Selon Jean-Eudes, c’est sa curiosité qui lui permet de ne pas se lasser de ces discussions engagées avec des inconnus, que l’on pourrait craindre superficielles. Il admet passer par l'étape attendue des "qu'est-ce que tu fais dans la vie, quel est ton travail ou tes études ?", mais remarque qu'il faut poser les "bonnes" questions. « Tu fais des études de philo ? Ça peut etre une histoire passionnante comme une histoire de merde. Pourquoi tu le fais, qu’est-ce que ça te fait de le faire ? Si tu creuses bien, tout sujet peut être intéressant. », souligne-t-il. 

Nous finissons par aborder la question problématique du harcèlement, dont les frontières avec la drague de rue nous semblent franchement poreuses : « tu n’as jamais eu peur que l’on t’accuse de harcèlement ? »

« Je suis très peu sur les réseaux sociaux, donc je suis très peu au fait de ce qu’on peut penser. Mon expérience de rue, c’est que c’est rare qu’une fille réagisse mal. Il y a des filles qui vont me dire qu’elles ne se sentent pas à l’aise, mais c’est archi rare. J’ai découvert que Marion Sequin avait fait une vidéo longtemps après qu'elle soit sortie. Oui je comprends qu’une fille qui se fait traiter de pute dans la rue ou se fait aborder tous les jours quand elle va au travail soit saoulée. L’expérience que j’ai c'est qu’il y a des gens réceptifs et d’autres pas, mais que globalement le retour est plutôt positif. Une fille peut te dire non parce qu’elle a un copain mais préciser que c'est cool que tu sois venu lui parler. De temps en temps tu vas avoir une réaction archi-négative mais c’est très rare, beaucoup plus qu’on ne le pense. J’ai demandé à ma grand-mère ce qu’elle en pensait et elle m’a dit qu’elle trouvait ça plutôt sympa, qu'à son époque ça se faisait beaucoup plus et qu’il n’y avait pas tant de lieux d’échange que ça à part le bal du village. Une grande partie des couples qui se sont rencontrés dans la rue avant est passée aux sites de rencontre. »

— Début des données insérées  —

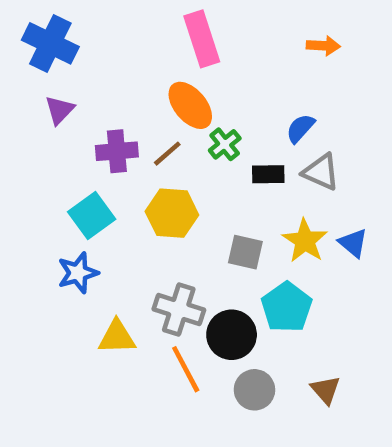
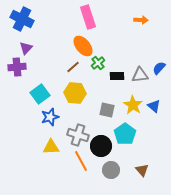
blue semicircle: (300, 128) -> (159, 68), moved
purple cross: (117, 151) -> (17, 67), moved
gray triangle: (321, 172) -> (140, 75), turned -30
blue star: (78, 273) -> (50, 117), moved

Pierre et Jean-Eudes ne se considèrent pas comme des harceleurs, mais revendiquent un retour à un contact plus naturel, plus humain à l’heure où les rencontres se font par écrans interposés. Si on peut comprendre cette envie de tisser des liens autres que sur la toile, on défend le droit des filles à avoir une tranquillité quand elles marchent dans la rue, sans qu’un dragueur, aussi poli soit-il, ne les importune. Force est d’ailleurs de constater que les filles sont absentes de ces sessions de pêche de rue organisées, comprenant un QG et un langage codé (“nc” pour “prendre les numéros”, “sc” pour “suck close”, “pull” : pour “ramener la fille”). Les coachs en séduction ont rendu cette pratique davantage grand public, même si les dragueurs de rue tendent généralement à s’en distancier au fil du temps.